In [1]:
# This sample code reads in a text corpus, builds a bigram model by counting adjacent word pairs, and then generates text based on the computed probabilities.

using Random
using StatsBase  # Import StatsBase to use the sample function

# The line using StatsBase makes the sample function available. 
# If you haven't installed StatsBase, you can do so by running using Pkg; Pkg.add("StatsBase") in the Julia REPL.

# Build the bigram model as a dictionary of dictionaries
function build_bigram_model(corpus::String)
    # Tokenize the corpus by splitting on whitespace and converting to lowercase
    tokens = split(lowercase(corpus))
    model = Dict{String, Dict{String, Int64}}()
    
    # Count bigrams
    for i in 1:length(tokens)-1
        current = tokens[i]
        next_word = tokens[i+1]
        if haskey(model, current)
            model[current][next_word] = get(model[current], next_word, 0) + 1
        else
            model[current] = Dict(next_word => 1)
        end
    end
    return model
end

# The build_bigram_model function tokenizes the input corpus and builds a dictionary where each word maps to another dictionary containing the counts of words that follow it.

# Generate text based on the bigram model
function generate_text(model::Dict{String, Dict{String, Int64}}, start_word::String, num_words::Int)
    current_word = start_word
    output = [current_word]
    
    for _ in 2:num_words
        if !haskey(model, current_word)
            break  # Stop if no continuation is found
        end
        
        # Extract possible next words and their counts
        next_options = model[current_word]
        words = collect(keys(next_options))
        counts = [next_options[word] for word in words]
        
        # Compute probabilities and sample the next word using weighted random selection
        total = sum(counts)
        probs = [c / total for c in counts]
        # Use StatsBase.sample to randomly select an index based on weights
        index = sample(1:length(words), Weights(probs))
        current_word = words[index]
        push!(output, current_word)
    end
    
    return join(output, " ")
end

# The generate_text function uses the sample function from StatsBase to select the next word based on the weighted probabilities computed from the bigram frequencies.

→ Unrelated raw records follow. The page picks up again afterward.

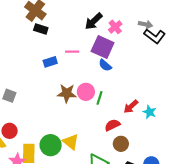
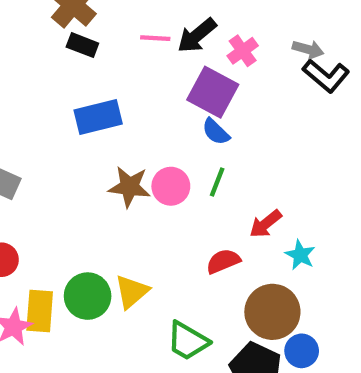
pink line: (72, 52) -> (155, 38), moved
blue rectangle: (50, 62) -> (98, 117), size x1.5
green line: (99, 98) -> (217, 182), moved
cyan star: (149, 112) -> (300, 255), moved
yellow triangle: (71, 142) -> (132, 292), turned 36
brown circle: (121, 144) -> (272, 312), moved, size x1.6

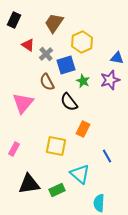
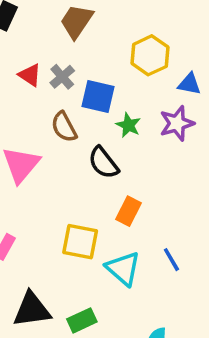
yellow hexagon: (82, 42) -> (150, 55), moved
red triangle: (28, 45) -> (30, 75), moved
blue square: (66, 65) -> (98, 97), turned 30
cyan triangle: (80, 174) -> (123, 268), moved

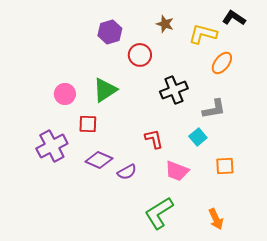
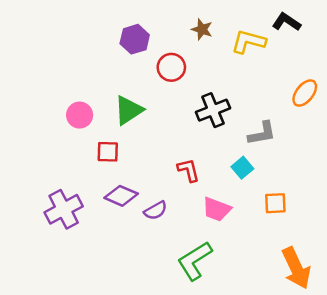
orange ellipse: (222, 63) -> (305, 93), moved
purple cross: (52, 146) -> (64, 209), moved
orange arrow: (216, 219) -> (296, 268), moved, size x1.6

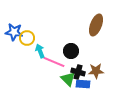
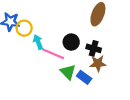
black cross: (78, 72) -> (94, 48), moved
blue rectangle: (83, 84) -> (84, 77), turned 32

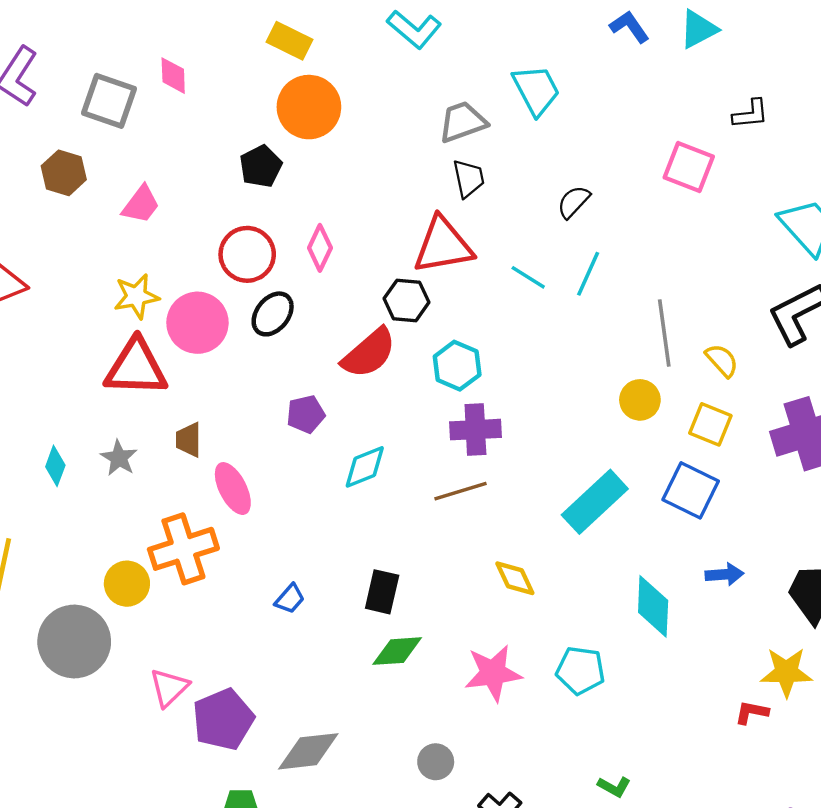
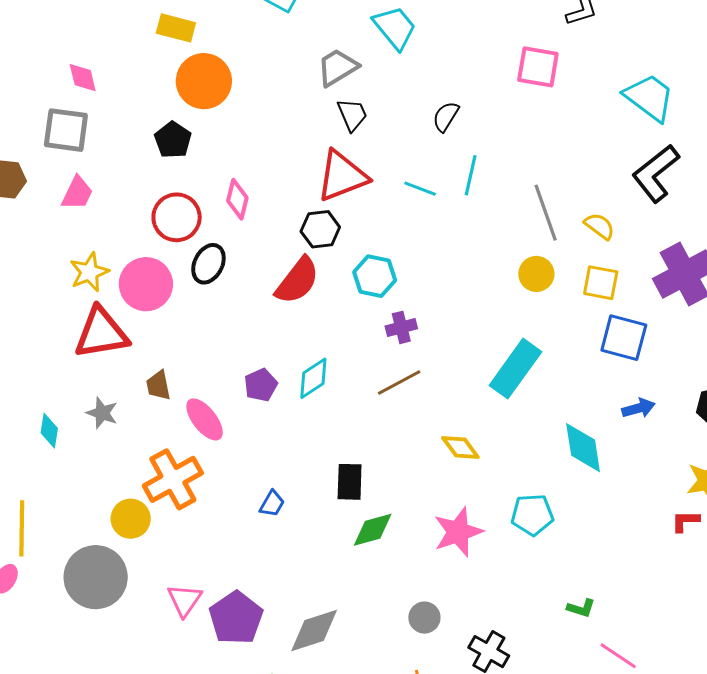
gray square: (109, 101) -> (66, 130), moved
purple pentagon: (306, 414) -> (261, 385), moved
purple cross: (475, 430) -> (401, 327), size x0.7
blue square: (691, 490) -> (624, 338), moved

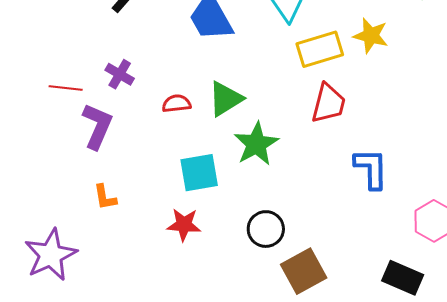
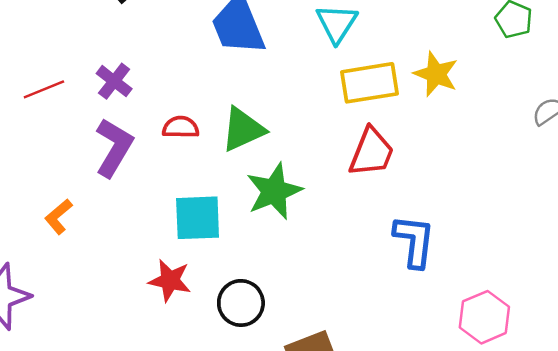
red line: (66, 88) -> (44, 89), turned -36
purple L-shape: (97, 126) -> (114, 148), moved
orange L-shape: (105, 197) -> (58, 217), moved, turned 52
black circle: (266, 229) -> (241, 303), moved

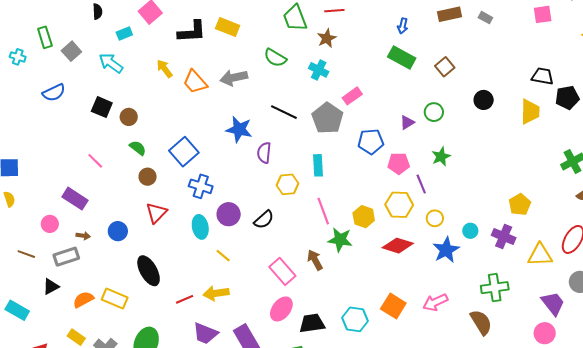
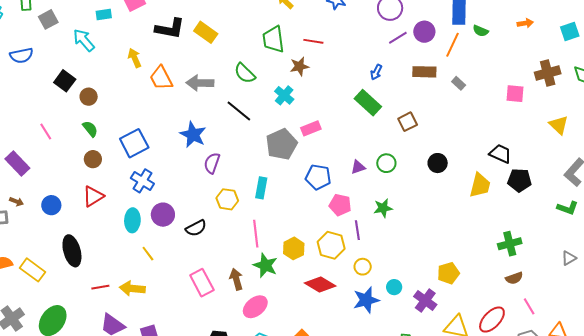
black line: (284, 112) -> (239, 111), moved
pink ellipse: (281, 309) -> (255, 307), moved

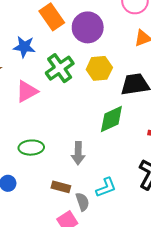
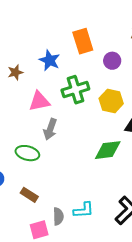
purple circle: (88, 27) -> (112, 61), size x0.6
gray arrow: (78, 153) -> (50, 129), moved
brown rectangle: (61, 187) -> (29, 195), moved

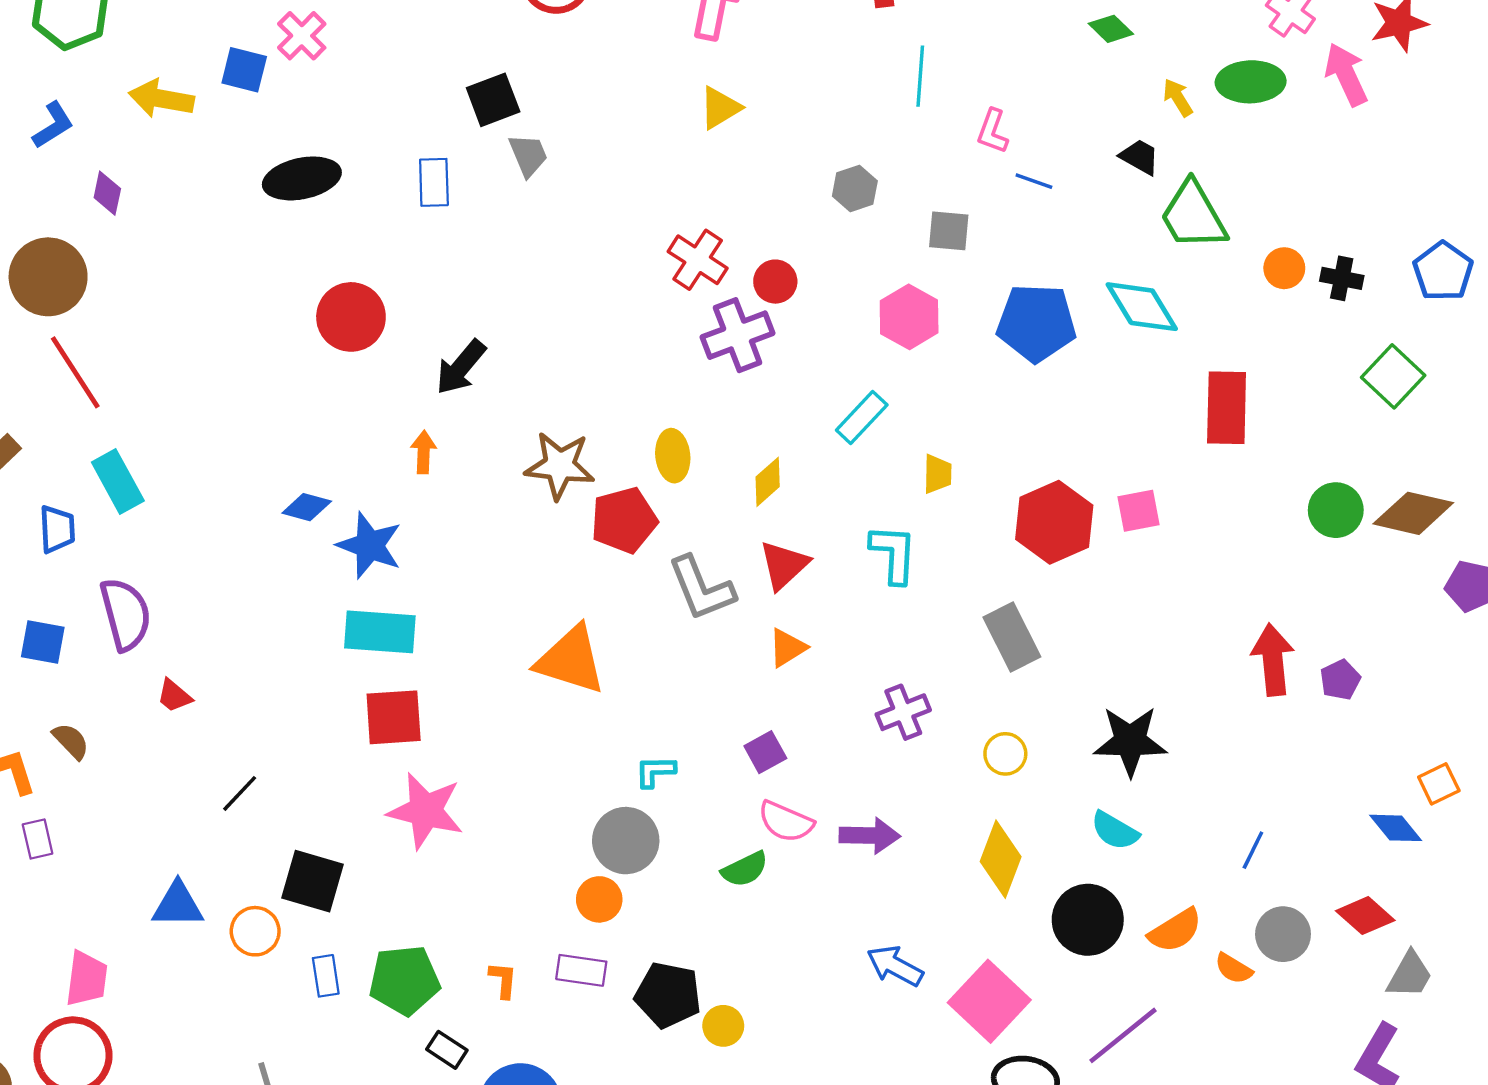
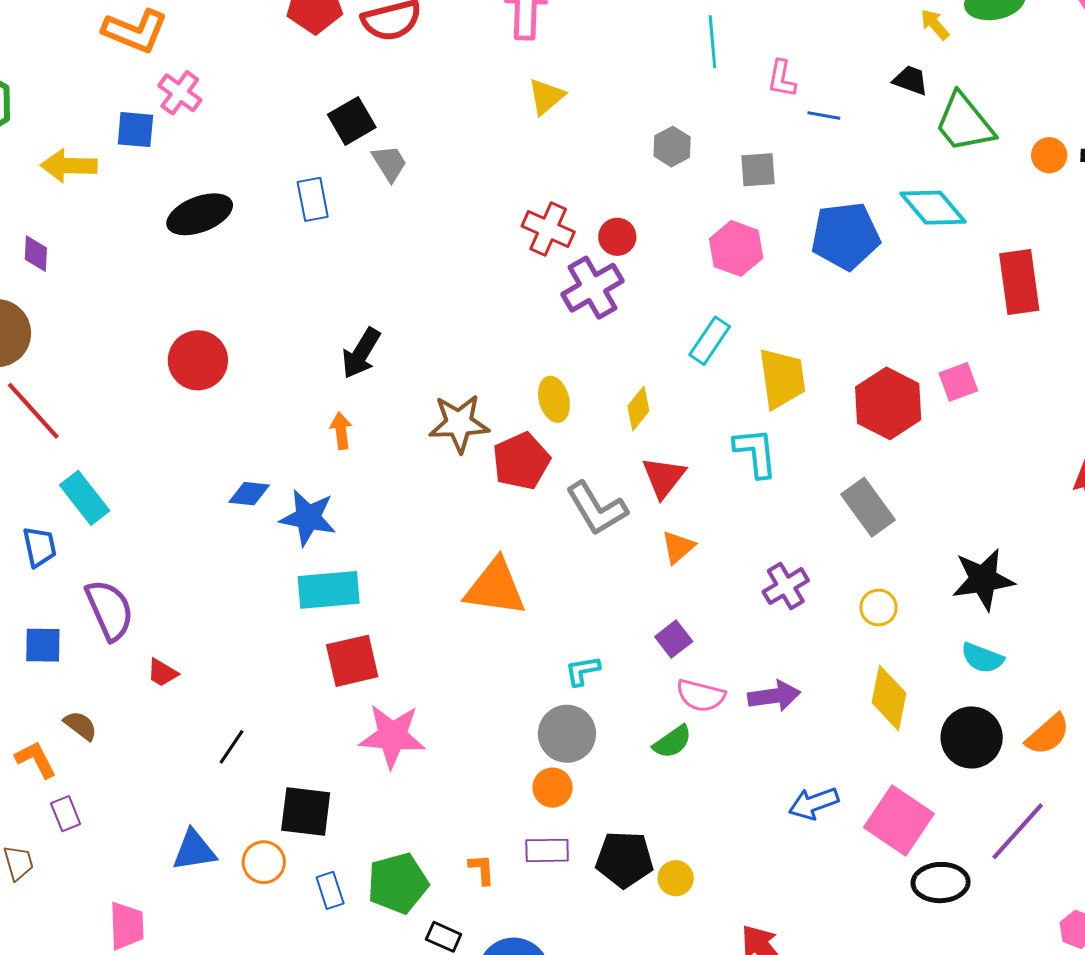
red circle: (351, 317) -> (198, 360), moved
yellow trapezoid: (937, 474) -> (782, 378), size x1.8
blue arrow: (895, 966) -> (814, 803), turned -39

# New function: Predict and display next words with their probabilities for a given word
function predict_next_words(model::Dict{String, Dict{String, Int64}}, word::String)
    if !haskey(model, word)
        println("No predictions available for the word \"$word\".")
        return
    end
    next_options = model[word]
    total = sum(values(next_options))
    println("Predicted next words for \"$word\":")
    for (w, count) in next_options
        prob = round(count / total, digits=2)
        println("  $w: $prob")
    end
end

# This function checks if a given word exists in the model. 
# If it does, it computes the probability for each subsequent word based on their counts and prints them.

predict_next_words (generic function with 1 method)

In [2]:
# Example usage
corpus = """
This is a sample text for our bigram language model. This language model will help generate text based on bigram frequencies.
"""

model = build_bigram_model(corpus)
println("Generated text:")
println(generate_text(model, "this", 20))

Generated text:
this language model will help generate text based on bigram frequencies.


In [3]:
# Below is an extended example showing how you can not only generate text but also inspect the model’s learned probabilities for a given word. 
# In this second example, we add a helper function to print the predicted next words along with their probabilities.

# ----- Example Usage 2 -----

# A new corpus for demonstration
corpus = """
In data science, models are essential. The bigram language model is a simple model. 
It helps in understanding word pair frequencies. Data science projects can involve large text corpora.
"""

# Build the model from the new corpus
model2 = build_bigram_model(corpus)

# Generate text starting with the word "data"
println("Generating text with model2 starting with 'data':")
println(generate_text(model2, "data", 15))

println("\nPrediction of next words for 'model':")
predict_next_words(model2, "model")

# A different corpus is used to build a second model (model2). 
# We generate text starting with the word "data" and then print out the probabilities of possible next words following "model".

Generating text with model2 starting with 'data':
data science, models are essential. the bigram language model is a simple model. it helps

Prediction of next words for 'model':
Predicted next words for "model":
  is: 1.0


In [4]:
# The output looks as expected for a demonstration with a small corpus:

    # Generated Text:
    # The text generated starting with "data" reflects the structure of your input corpus. 
    # The sequence "data science, models are essential. the bigram language model is a simple model. it helps" shows that the model is chaining words based on observed bigram frequencies. 
    # In this case, the text is coherent given the limited training data, though with a larger and more varied corpus, you’d likely see more diversity and less repetition.

    # Prediction for "model":
    # the fact that the predicted next word for "model" is "is" with a probability of 1.0 indicates that every instance of "model" in your corpus was followed by "is." 
    # This deterministic result is expected with a small dataset and clearly demonstrates that your model is correctly capturing the relationships between word pairs.